While you were thinking about Independence Day, the president of the United States was thinking about Christmas.
Donald Trump celebrated Christmas in July during the Celebrate Freedom rally in Washington’s Kennedy Center three days before the Fourth. The gala was intended to honor the military, but the president reprised some of hits from the campaign trail.
“Our religious liberty is enshrined in the very first amendment in the Bill of Rights,” he said. “The American founders invoked our Creator four times in the Declaration of Independence. Benjamin Franklin reminded his colleague at the Constitutional Convention to begin by bowing their heads in prayer. I remind you that we’re going to start saying ‘Merry Christmas’ again.”
Dopy in December; juvenile in July
If you think cranking up the Christmas wars in July seems a little odd, that’s because it is. Fighting over whether people say “Merry Christmas” is dopey in December, and it’s just plain juvenile in July.
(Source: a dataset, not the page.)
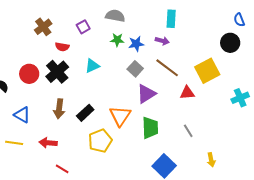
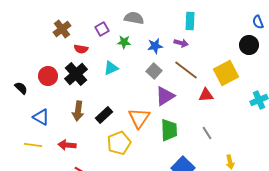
green star: (117, 40) -> (124, 42), moved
Let’s think about this from Jesus’ standpoint. We don’t know what he really thinks about people celebrating his birthday. Most mature people get over making a big deal of their birthdays somewhere in early adulthood, and the Lord has had a couple thousand of them. Also, even the folks who like to keep on celebrating their birthdays only really expect their family to make a big deal. So, why would Jesus be any different?
But more to the point: Assuming Jesus cares about how people celebrate his birthday, don’t you think he wants them to do so it advances his kingdom?
What Jesus said …
The First and Second Commandments tell us: “Love the Lord your God with all your heart and with all your soul and with all your mind,” and “Love your neighbor as yourself.” The Great Commission instructs us: “Go, and make disciples of all nations … .”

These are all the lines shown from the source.